Pixel coordinate grounding data
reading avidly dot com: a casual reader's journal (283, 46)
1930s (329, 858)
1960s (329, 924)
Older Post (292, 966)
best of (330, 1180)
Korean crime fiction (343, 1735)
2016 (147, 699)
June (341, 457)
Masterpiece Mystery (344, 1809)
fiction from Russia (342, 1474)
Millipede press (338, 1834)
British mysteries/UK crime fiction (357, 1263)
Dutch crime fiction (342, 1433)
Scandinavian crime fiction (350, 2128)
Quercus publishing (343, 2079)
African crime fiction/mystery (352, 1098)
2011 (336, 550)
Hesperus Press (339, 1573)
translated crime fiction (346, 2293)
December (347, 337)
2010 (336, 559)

Your instructions
Find "African crime fiction/mystery (352, 1098)" in the entries above, then repeat its line and all lines after it exactly, down to the last line.

Written solution
African crime fiction/mystery (352, 1098)
2011 (336, 550)
Hesperus Press (339, 1573)
translated crime fiction (346, 2293)
December (347, 337)
2010 (336, 559)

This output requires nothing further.